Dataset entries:

--------------------

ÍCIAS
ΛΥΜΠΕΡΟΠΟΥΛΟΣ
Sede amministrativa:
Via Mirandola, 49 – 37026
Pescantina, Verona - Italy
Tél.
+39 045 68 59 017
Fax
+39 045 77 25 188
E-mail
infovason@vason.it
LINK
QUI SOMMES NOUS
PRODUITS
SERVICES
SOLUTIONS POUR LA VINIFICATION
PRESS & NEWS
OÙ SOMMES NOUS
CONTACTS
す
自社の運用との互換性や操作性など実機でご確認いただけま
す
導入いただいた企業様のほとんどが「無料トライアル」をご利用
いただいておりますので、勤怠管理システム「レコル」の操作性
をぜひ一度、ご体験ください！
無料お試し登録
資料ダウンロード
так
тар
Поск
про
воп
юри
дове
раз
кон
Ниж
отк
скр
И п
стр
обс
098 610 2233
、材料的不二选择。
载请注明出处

--------------------

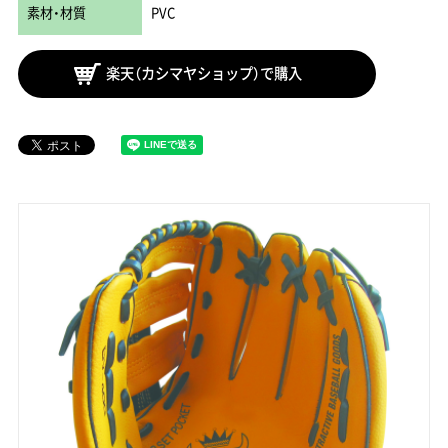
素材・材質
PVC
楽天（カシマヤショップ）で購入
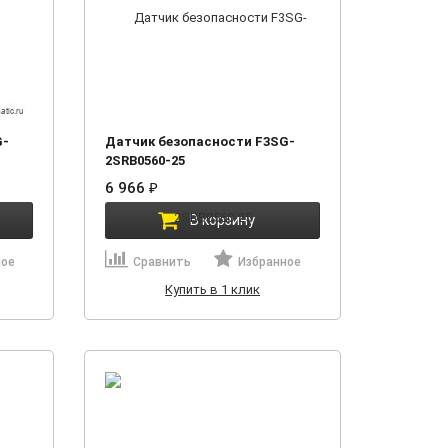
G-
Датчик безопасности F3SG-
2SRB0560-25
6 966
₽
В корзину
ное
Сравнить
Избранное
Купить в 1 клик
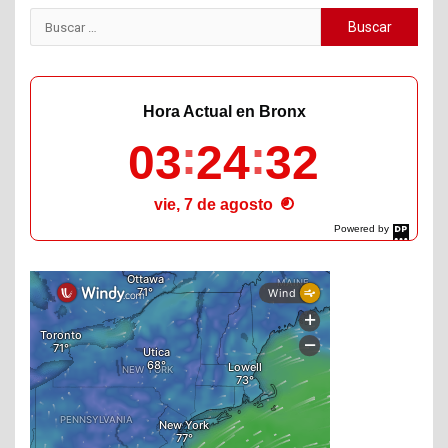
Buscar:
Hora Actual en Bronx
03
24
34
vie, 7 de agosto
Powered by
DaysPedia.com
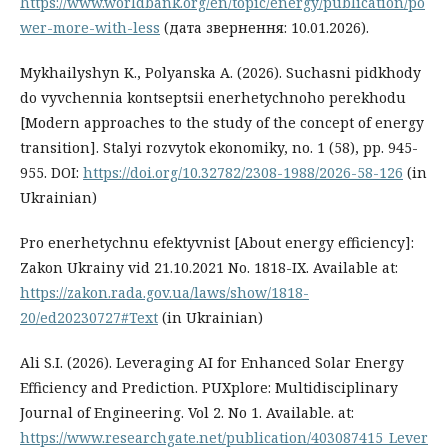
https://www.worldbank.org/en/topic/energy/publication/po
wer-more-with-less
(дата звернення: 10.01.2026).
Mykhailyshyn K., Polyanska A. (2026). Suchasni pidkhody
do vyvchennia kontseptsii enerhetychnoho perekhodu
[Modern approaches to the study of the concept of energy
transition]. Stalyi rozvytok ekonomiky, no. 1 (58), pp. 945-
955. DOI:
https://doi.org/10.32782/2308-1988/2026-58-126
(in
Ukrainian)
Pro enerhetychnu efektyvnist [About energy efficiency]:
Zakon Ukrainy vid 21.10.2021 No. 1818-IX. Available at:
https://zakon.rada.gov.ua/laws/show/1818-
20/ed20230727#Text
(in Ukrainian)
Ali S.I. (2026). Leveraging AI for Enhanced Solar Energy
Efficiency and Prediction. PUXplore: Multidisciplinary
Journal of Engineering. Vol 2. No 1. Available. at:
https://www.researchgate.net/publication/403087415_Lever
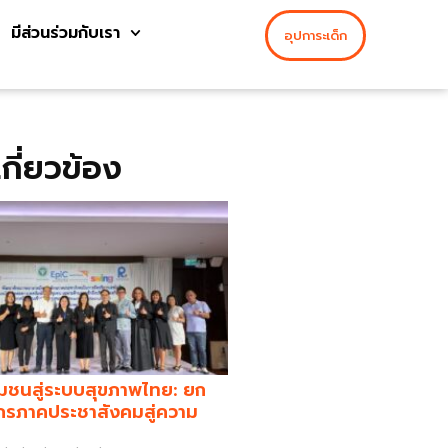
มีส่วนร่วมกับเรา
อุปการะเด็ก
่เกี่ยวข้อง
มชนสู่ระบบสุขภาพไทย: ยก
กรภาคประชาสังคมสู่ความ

--------------------

• [DIRECTIONS]:
Copy out every line of the data in which the word "publication" is found.

• [SOLVED PROBLEM]:
https://www.worldbank.org/en/topic/energy/publication/po
https://www.researchgate.net/publication/403087415_Lever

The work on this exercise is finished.